- Problem to solve: Say how many of the lines below include the word "unten", and write nothing else.

[Items listed in a dataset]
****************************************

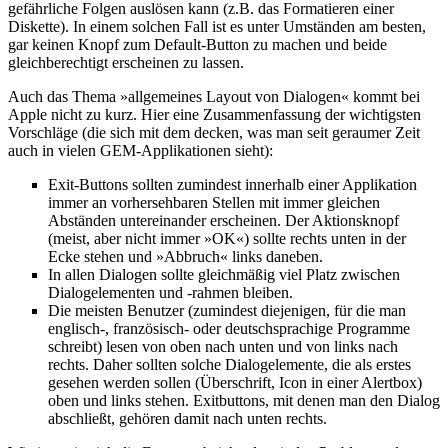
gefährliche Folgen auslösen kann (z.B. das Formatieren einer
Diskette). In einem solchen Fall ist es unter Umständen am besten,
gar keinen Knopf zum Default-Button zu machen und beide
gleichberechtigt erscheinen zu lassen.
Auch das Thema »allgemeines Layout von Dialogen« kommt bei
Apple nicht zu kurz. Hier eine Zusammenfassung der wichtigsten
Vorschläge (die sich mit dem decken, was man seit geraumer Zeit
auch in vielen GEM-Applikationen sieht):
Exit-Buttons sollten zumindest innerhalb einer Applikation
immer an vorhersehbaren Stellen mit immer gleichen
Abständen untereinander erscheinen. Der Aktionsknopf
(meist, aber nicht immer »OK«) sollte rechts unten in der
Ecke stehen und »Abbruch« links daneben.
In allen Dialogen sollte gleichmäßig viel Platz zwischen
Dialogelementen und -rahmen bleiben.
Die meisten Benutzer (zumindest diejenigen, für die man
englisch-, französisch- oder deutschsprachige Programme
schreibt) lesen von oben nach unten und von links nach
rechts. Daher sollten solche Dialogelemente, die als erstes
gesehen werden sollen (Überschrift, Icon in einer Alertbox)
oben und links stehen. Exitbuttons, mit denen man den Dialog
abschließt, gehören damit nach unten rechts.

****************************************

- Output of the exercise: 3